**Records for the task:**
== Segment start ==

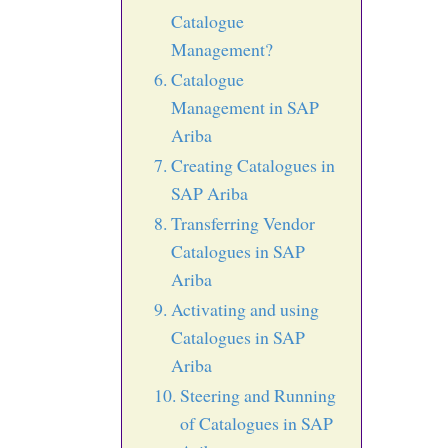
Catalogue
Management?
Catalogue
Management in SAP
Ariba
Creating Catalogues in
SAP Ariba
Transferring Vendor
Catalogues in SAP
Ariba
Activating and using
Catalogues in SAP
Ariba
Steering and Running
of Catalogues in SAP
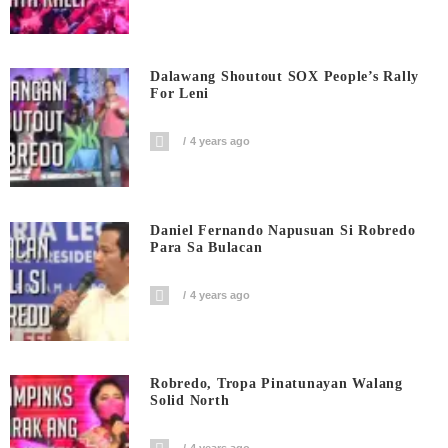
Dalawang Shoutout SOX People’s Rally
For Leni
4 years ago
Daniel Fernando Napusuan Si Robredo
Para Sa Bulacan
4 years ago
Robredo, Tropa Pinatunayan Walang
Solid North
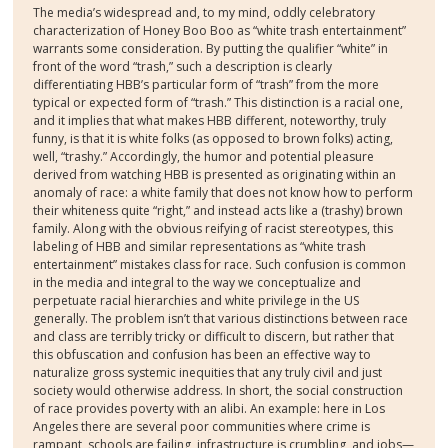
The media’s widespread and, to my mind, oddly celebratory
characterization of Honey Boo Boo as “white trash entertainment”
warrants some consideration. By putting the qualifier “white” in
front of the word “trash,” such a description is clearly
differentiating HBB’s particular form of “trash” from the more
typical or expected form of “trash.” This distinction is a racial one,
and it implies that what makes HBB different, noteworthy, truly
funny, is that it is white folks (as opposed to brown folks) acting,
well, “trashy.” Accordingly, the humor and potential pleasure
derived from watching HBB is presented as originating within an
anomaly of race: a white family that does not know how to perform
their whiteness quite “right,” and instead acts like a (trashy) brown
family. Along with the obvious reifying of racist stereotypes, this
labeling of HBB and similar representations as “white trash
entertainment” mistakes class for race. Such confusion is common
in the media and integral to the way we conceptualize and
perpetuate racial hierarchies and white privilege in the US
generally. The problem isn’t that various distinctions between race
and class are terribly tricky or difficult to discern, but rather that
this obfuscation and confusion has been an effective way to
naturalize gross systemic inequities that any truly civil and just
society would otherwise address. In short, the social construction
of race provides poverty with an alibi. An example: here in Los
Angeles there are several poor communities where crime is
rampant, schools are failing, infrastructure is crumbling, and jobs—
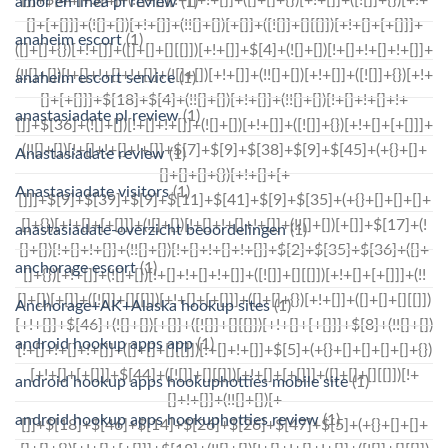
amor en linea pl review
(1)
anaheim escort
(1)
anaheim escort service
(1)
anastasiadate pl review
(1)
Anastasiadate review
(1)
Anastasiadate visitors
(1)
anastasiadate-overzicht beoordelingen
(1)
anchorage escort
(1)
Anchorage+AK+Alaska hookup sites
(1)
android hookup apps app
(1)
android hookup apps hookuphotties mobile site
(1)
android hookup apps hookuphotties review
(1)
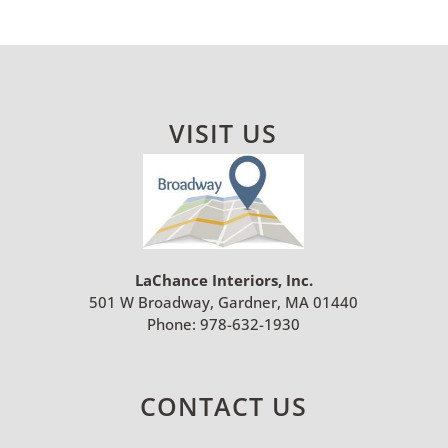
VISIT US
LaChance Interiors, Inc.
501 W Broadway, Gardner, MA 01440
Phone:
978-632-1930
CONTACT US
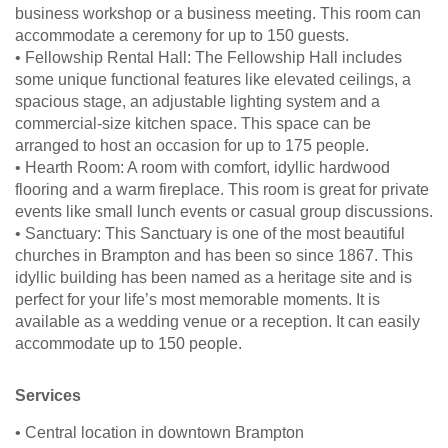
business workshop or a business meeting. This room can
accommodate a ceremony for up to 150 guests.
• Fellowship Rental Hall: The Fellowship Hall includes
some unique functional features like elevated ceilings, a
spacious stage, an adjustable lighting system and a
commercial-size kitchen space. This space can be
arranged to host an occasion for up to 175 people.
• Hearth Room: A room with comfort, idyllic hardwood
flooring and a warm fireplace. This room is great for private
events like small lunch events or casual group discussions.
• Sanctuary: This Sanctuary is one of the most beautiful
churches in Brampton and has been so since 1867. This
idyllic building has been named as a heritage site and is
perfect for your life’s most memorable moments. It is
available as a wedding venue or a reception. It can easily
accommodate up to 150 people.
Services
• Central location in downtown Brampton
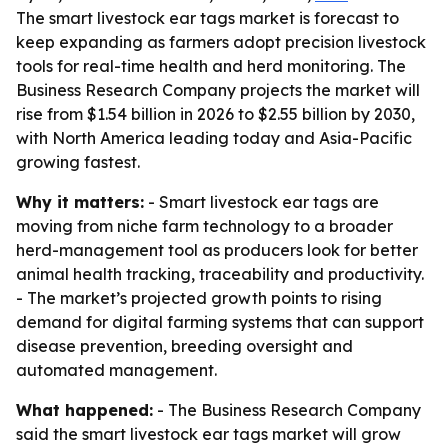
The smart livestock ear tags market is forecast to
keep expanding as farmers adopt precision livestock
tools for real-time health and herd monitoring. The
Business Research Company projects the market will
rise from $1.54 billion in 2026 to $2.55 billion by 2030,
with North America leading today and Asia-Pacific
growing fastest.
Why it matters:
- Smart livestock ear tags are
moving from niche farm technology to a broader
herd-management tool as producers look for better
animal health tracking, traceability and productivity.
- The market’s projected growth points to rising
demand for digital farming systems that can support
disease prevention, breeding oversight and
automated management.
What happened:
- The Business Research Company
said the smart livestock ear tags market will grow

== Segment end ==

**What you are asked to do:** Print the material above verbatim, no images.

**Exercise result:**
Catalogue
Management?
Catalogue
Management in SAP
Ariba
Creating Catalogues in
SAP Ariba
Transferring Vendor
Catalogues in SAP
Ariba
Activating and using
Catalogues in SAP
Ariba
Steering and Running
of Catalogues in SAP
Dalawang Shoutout SOX People’s Rally
For Leni
4 years ago
Daniel Fernando Napusuan Si Robredo
Para Sa Bulacan
4 years ago
Robredo, Tropa Pinatunayan Walang
Solid North
The media’s widespread and, to my mind, oddly celebratory
characterization of Honey Boo Boo as “white trash entertainment”
warrants some consideration. By putting the qualifier “white” in
front of the word “trash,” such a description is clearly
differentiating HBB’s particular form of “trash” from the more
typical or expected form of “trash.” This distinction is a racial one,
and it implies that what makes HBB different, noteworthy, truly
funny, is that it is white folks (as opposed to brown folks) acting,
well, “trashy.” Accordingly, the humor and potential pleasure
derived from watching HBB is presented as originating within an
anomaly of race: a white family that does not know how to perform
their whiteness quite “right,” and instead acts like a (trashy) brown
family. Along with the obvious reifying of racist stereotypes, this
labeling of HBB and similar representations as “white trash
entertainment” mistakes class for race. Such confusion is common
in the media and integral to the way we conceptualize and
perpetuate racial hierarchies and white privilege in the US
generally. The problem isn’t that various distinctions between race
and class are terribly tricky or difficult to discern, but rather that
this obfuscation and confusion has been an effective way to
naturalize gross systemic inequities that any truly civil and just
society would otherwise address. In short, the social construction
of race provides poverty with an alibi. An example: here in Los
Angeles there are several poor communities where crime is
rampant, schools are failing, infrastructure is crumbling, and jobs—
amor en linea pl review
(1)
anaheim escort
(1)
anaheim escort service
(1)
anastasiadate pl review
(1)
Anastasiadate review
(1)
Anastasiadate visitors
(1)
anastasiadate-overzicht beoordelingen
(1)
anchorage escort
(1)
Anchorage+AK+Alaska hookup sites
(1)
android hookup apps app
(1)
android hookup apps hookuphotties mobile site
(1)
android hookup apps hookuphotties review
(1)
VISIT US
LaChance Interiors, Inc.
501 W Broadway, Gardner, MA 01440
Phone:
978-632-1930
CONTACT US
business workshop or a business meeting. This room can
accommodate a ceremony for up to 150 guests.
• Fellowship Rental Hall: The Fellowship Hall includes
some unique functional features like elevated ceilings, a
spacious stage, an adjustable lighting system and a
commercial-size kitchen space. This space can be
arranged to host an occasion for up to 175 people.
• Hearth Room: A room with comfort, idyllic hardwood
flooring and a warm fireplace. This room is great for private
events like small lunch events or casual group discussions.
• Sanctuary: This Sanctuary is one of the most beautiful
churches in Brampton and has been so since 1867. This
idyllic building has been named as a heritage site and is
perfect for your life’s most memorable moments. It is
available as a wedding venue or a reception. It can easily
accommodate up to 150 people.
Services
• Central location in downtown Brampton
The smart livestock ear tags market is forecast to
keep expanding as farmers adopt precision livestock
tools for real-time health and herd monitoring. The
Business Research Company projects the market will
rise from $1.54 billion in 2026 to $2.55 billion by 2030,
with North America leading today and Asia-Pacific
growing fastest.
Why it matters:
- Smart livestock ear tags are
moving from niche farm technology to a broader
herd-management tool as producers look for better
animal health tracking, traceability and productivity.
- The market’s projected growth points to rising
demand for digital farming systems that can support
disease prevention, breeding oversight and
automated management.
What happened:
- The Business Research Company
said the smart livestock ear tags market will grow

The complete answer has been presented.